Parses the repository, which is located at the repository_path and save the parsed commits in the datastore, by calling the pyvcsshark.datastores.basestore.BaseStore.add_commit() method of the chosen datastore. It mostly uses pygit2 (see: http://www.pygit2.org/).

The parsing process is divided into several steps:

A list of all branches and tags are created

All branches and tags are parsed. So we create dictionary of all commits with their corresponding tags and branches and add all revision hashes to the commitqueue

Add the poison pills for terminating of the parsing process to the commit_queue

Create processes of class pyvcsshark.parser.gitparser.CommitParserProcess, which parse all commits.

Parameters

repository_path – Path to the repository
datastore – Datastore used to save the data to

property repository_type: Must return the type for the given repository. E.g. git

class pyvcsshark.parser.gitparser.CommitParserProcess(queue, commits_to_be_processed, repository, datastore, lock)[source]

A process, which inherits from multiprocessing.Process, that will parse the branches it gets from the queue and call the pyvcsshark.datastores.basestore.BaseStore.addCommit() function to add the commits

Property logger

logger acquired by calling logging.getLogger(“parser”)

Parameters

queue – queue, where the different commithashes are stored in
commits_to_be_processed – dictionary, which contains information about the branches and tags of each commit
repository – repository object of type pygit2.Repository
datastore – object, that is a subclass of pyvcsshark.datastores.basestore.BaseStore
lock – lock that is used, so that only one process at a time is calling the pyvcsshark.datastores.basestore.BaseStore.addCommit() function

create_hunks(hunks, initial_commit=False)[source]

Creates the diff in the unified format (see: https://en.wikipedia.org/wiki/Diff#Unified_format)

If we have the initial commit, we need to turn around the hunk.* attributes.

Parameters

hunks – list of objects of class pygit2.DiffHunk
initial_commit – indicates if we have an initial commit

get_changed_files_for_initial_commit(commit)[source]

Special function for the initial commit, as we need to diff against the empty tree.
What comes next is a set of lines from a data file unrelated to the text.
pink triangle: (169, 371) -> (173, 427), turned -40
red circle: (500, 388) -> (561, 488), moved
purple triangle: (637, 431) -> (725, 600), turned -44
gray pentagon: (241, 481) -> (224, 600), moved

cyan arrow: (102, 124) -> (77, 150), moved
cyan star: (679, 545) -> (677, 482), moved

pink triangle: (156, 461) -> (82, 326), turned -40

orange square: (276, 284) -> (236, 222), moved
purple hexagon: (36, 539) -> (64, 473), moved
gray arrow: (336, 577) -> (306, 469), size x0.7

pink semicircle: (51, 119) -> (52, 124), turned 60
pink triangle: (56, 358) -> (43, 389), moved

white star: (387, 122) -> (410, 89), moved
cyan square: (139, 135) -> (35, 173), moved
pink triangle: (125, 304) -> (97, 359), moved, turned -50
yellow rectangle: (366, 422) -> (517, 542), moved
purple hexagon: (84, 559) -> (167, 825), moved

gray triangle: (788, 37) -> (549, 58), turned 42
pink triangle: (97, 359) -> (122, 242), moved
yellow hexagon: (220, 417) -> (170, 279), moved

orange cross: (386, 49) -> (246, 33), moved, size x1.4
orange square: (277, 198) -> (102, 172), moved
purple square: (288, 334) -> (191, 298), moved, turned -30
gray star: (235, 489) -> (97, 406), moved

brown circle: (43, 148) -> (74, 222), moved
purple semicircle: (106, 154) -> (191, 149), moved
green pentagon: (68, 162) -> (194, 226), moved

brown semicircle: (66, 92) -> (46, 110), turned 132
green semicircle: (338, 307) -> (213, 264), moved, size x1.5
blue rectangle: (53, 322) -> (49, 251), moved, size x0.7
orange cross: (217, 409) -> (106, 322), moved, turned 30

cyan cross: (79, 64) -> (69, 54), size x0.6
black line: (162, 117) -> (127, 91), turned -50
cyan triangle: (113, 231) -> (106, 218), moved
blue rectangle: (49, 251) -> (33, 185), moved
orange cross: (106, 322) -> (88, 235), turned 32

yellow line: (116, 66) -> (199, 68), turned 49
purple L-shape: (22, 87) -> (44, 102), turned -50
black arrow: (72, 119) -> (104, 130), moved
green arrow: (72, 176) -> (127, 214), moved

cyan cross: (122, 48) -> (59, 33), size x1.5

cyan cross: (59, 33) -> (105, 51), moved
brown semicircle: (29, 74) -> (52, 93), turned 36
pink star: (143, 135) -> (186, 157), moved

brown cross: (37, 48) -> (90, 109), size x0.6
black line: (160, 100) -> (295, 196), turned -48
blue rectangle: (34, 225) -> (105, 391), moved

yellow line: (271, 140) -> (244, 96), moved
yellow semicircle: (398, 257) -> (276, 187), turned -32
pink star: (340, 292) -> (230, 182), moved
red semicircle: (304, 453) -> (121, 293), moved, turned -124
Creates the changed files list, where objects of class pyvcsshark.parser.models.FileModel are added. For every changed file in the initial commit.

Parameters: commit – commit of type pygit2.Commit

get_changed_files_with_similiarity(parent, commit)[source]

Creates a list of changed files of the class pyvcsshark.parser.models.FileModel. For every changed file in the commit such an object is created. Furthermore, hunks are saved an each file is tested for similarity to detect copy and move operations

Parameters

parent – Object of class pygit2.Commit, that represents the parent commit
commit – Object of class pygit2.Commit, that represents the child commit

parse_commit(commit)[source]

Function for parsing a commit.

changedFiles are created (type: list of pyvcsshark.parser.models.FileModel)
author and commiter are created (type: pyvcsshark.parser.models.PeopleModel)
parents are added (list of strings)
commit model is created (type: pyvcsshark.parser.models.CommitModel)
pyvcsshark.datastores.basestore.BaseStore.addCommit() is called

Parameters: commit – commit object of type pygit2.Commit

Note

The call to pyvcsshark.datastores.basestore.BaseStore.addCommit() is thread/process safe, as a lock is used to regulate the calls

run()[source]: The process gets a commit out of the queue and processes it. We use the poisonous pill technique here. Means, our queue has #Processes times “None” in it in the end. If a process encounters that None, he will stop and terminate.